What Workers Think & Objectivity (was Re: Cops Etc)

kelley oudies at flash.net
Wed Feb 16 22:47:41 PST 2000


oh well i was basing my previous claims on offlist correspondence. i see that carrol, you don't understand either. i didn't refer to you at all. in fact, the last sentence i typed said something to the effect of wanting to know who was responsible for making you think that was worth bringing up. my responses to you were to address what i think the problem with such a position is: that you seek to deny to a certain group of workers the potentially radicalizing experience of unionization, hopefully built on something more progressive than what we have now, solely on their occupation. it does not square, as i said originally, with your continued claims that "we're all working class"

obviously not if you think that unionization should be denied a group of workers on the basis of their location in relation to the means of production, in this case in their role as armed agents of the state. now once you open up that theoretical loophole you open others because you're addressing the question of the relationship between the state and capital. once you posit, to some extent, what appears to me to be an assumption about the relative autonomy of the state, then you start opening up the possibility that there are other significant factors in accounting for class in terms of their relations to the means of production. you will recall that on marxism, someone used this very same argument, albeit about unproductive labor, in response to unionizing prostitutes. in that case, i was raising concerns about the theoretical soundness or at least what appeared to me to be a contradiction in your thinking as you've articulated it here before.

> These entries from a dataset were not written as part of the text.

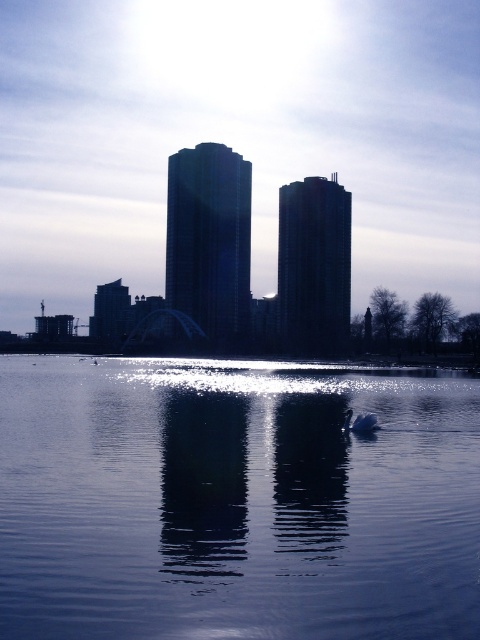 You are a photographer planning to take a wide shot of the waterfront scene. You want to ensure both the clear water at center and the white glossy swan at lower center are clearly visible in the frame. Given their sizes, which object will occupy more space in your photo?

The clear water at center is bigger than the white glossy swan at lower center, so it will occupy more space in the photo.

You are standing at the edge of the waterfront and see the clear water at center and the white glossy swan at lower center. Which object is closer to you?

The clear water at center is closer to the viewer than the white glossy swan at lower center.

You are standing at the waterfront and want to reach a specific point marked as point (200, 477). Given that the distance between you and this point is 19.41 meters, would you consider this a short walk or a long walk?

The distance between you and point (200, 477) is 19.41 meters. Since an average walking pace covers about 1.4 meters per second, it would take roughly 14 seconds to reach the point. This is considered a short walk. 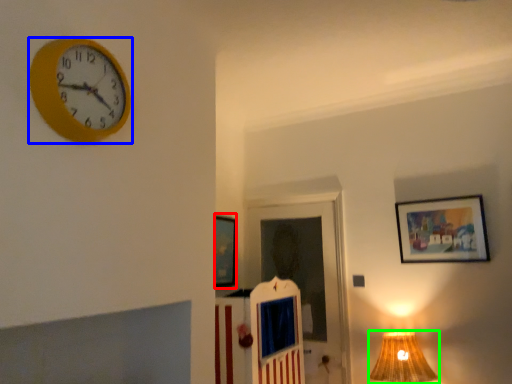 Question: Which is nearer to the picture frame (highlighted by a red box)? wall clock (highlighted by a blue box) or table lamp (highlighted by a green box).

Choices:
 (A) wall clock
 (B) table lamp

Answer: (B) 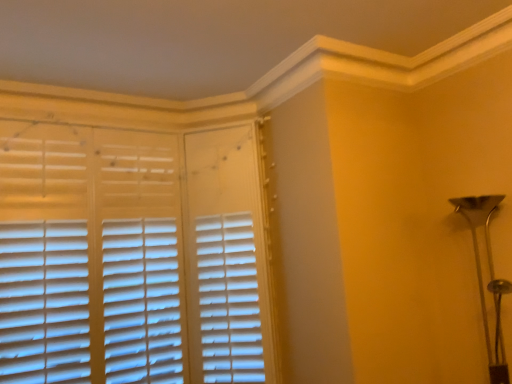 The image size is (512, 384). What are the coordinates of `metallic silver table lamp at right` in the screenshot? It's located at (490, 276).

The width and height of the screenshot is (512, 384). What do you see at coordinates (490, 276) in the screenshot?
I see `metallic silver table lamp at right` at bounding box center [490, 276].

Where is `metallic silver table lamp at right`? The height and width of the screenshot is (384, 512). metallic silver table lamp at right is located at coordinates (490, 276). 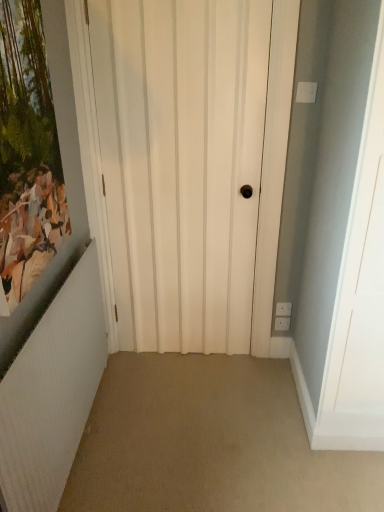 Question: Is the position of white matte door at center less distant than that of white textured radiator at left?

Choices:
 (A) no
 (B) yes

Answer: (A)

Question: Can you confirm if white matte door at center is shorter than white textured radiator at left?

Choices:
 (A) no
 (B) yes

Answer: (A)

Question: Can you confirm if white matte door at center is smaller than white textured radiator at left?

Choices:
 (A) no
 (B) yes

Answer: (B)

Question: Is white textured radiator at left located within white matte door at center?

Choices:
 (A) no
 (B) yes

Answer: (A)

Question: Is white matte door at center at the left side of white textured radiator at left?

Choices:
 (A) yes
 (B) no

Answer: (B)

Question: Can you confirm if white matte door at center is thinner than white textured radiator at left?

Choices:
 (A) no
 (B) yes

Answer: (B)

Question: Is white textured radiator at left surrounded by matte wooden picture frame at left?

Choices:
 (A) yes
 (B) no

Answer: (B)

Question: Can you confirm if matte wooden picture frame at left is positioned to the left of white textured radiator at left?

Choices:
 (A) yes
 (B) no

Answer: (A)

Question: Does matte wooden picture frame at left have a lesser width compared to white textured radiator at left?

Choices:
 (A) no
 (B) yes

Answer: (B)

Question: Is matte wooden picture frame at left outside of white textured radiator at left?

Choices:
 (A) no
 (B) yes

Answer: (B)

Question: Is matte wooden picture frame at left positioned with its back to white textured radiator at left?

Choices:
 (A) yes
 (B) no

Answer: (B)

Question: Can you see matte wooden picture frame at left touching white textured radiator at left?

Choices:
 (A) yes
 (B) no

Answer: (B)

Question: Does white textured radiator at left lie in front of white matte door at center?

Choices:
 (A) no
 (B) yes

Answer: (B) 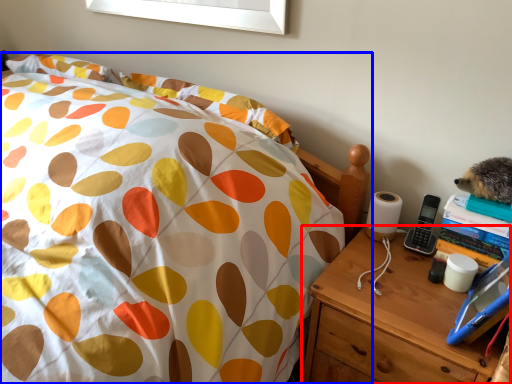 Question: Which object is closer to the camera taking this photo, nightstand (highlighted by a red box) or bed (highlighted by a blue box)?

Choices:
 (A) nightstand
 (B) bed

Answer: (B) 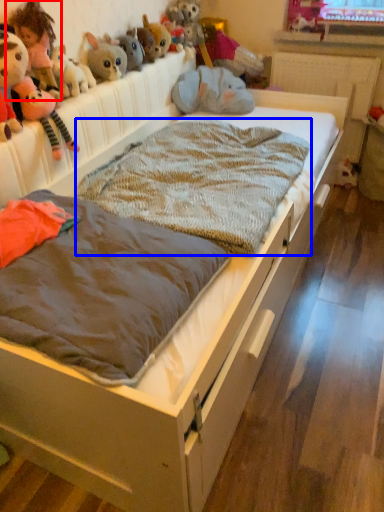 Question: Which of the following is the farthest to the observer, toy (highlighted by a red box) or blanket (highlighted by a blue box)?

Choices:
 (A) toy
 (B) blanket

Answer: (A)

finally, as for responsibility i wasn't suggesting you didn't understand this. i was, however, suggesting that i think it's wrong to only ever speak about these issues in such abstract terms, i was asking that whoever planted this idea in your head might consider what it sounds like to someone to be told, as yoshie put, that they are inherently opposed to the "working class" by virtue of being cops. who knows why anyone chooses to go into the occupations they do, we do know, however, that people often go into these professions because they don't have a lot of choices, especially people who are security guards! most of the people who go into this line of work come from homes where their parents were typically manual and low level service workers. so flat statments presented this way, with no theoretical elaboration don't sit well with me and they sure as heck wont' sit well with someone who doesn't understnad what it means to talk about "class" in an abstract fashion such as you did. that was my point. sorry you took it differently, but i was trying to elaborate this becasue i think that people from such backgrounds are potentially more radical and capable of being radicalized than you want to acknowledge and i don't think that just because they go into this line of work they are beyond all hope, esp if there were good and decent unions [[and yoshie, why you think unions are about raising pay is beyond me!] i pesonally don't give a rat's ass about cops or unionizing them. but i have friends who are cops, sec guards, in the military etc and i think the query you presented to the list, had they read them with their neophyte left sympathetic eyes would have been outraged by the presumptions hidden therein

moreover, as i was perhaps too subtly suggesting, a disproportionate number of the people that go into these occupations are people of color. almost 1/4 of police are latino/black! 1/3 of guards are latino/black. and those stats are based on data nearly a decade old! almost 8% of the latino/black population are employed in those jobs and most likely at the very lowest rungs of such employment. and it seemed odd to me that you'd find yourself opposed to unionizing the very folks you frequently say we cannot ignore!

obviously we have limited resources and must put them to wise use, so i'm not going to spend my days campaigning for unions for sec guards nor am i going to try to radicalize our thinking aobut how to organize them. it was an abstract discussion, "what would you do if".

last word: i have far better things to do with my time. so i put this one on ice.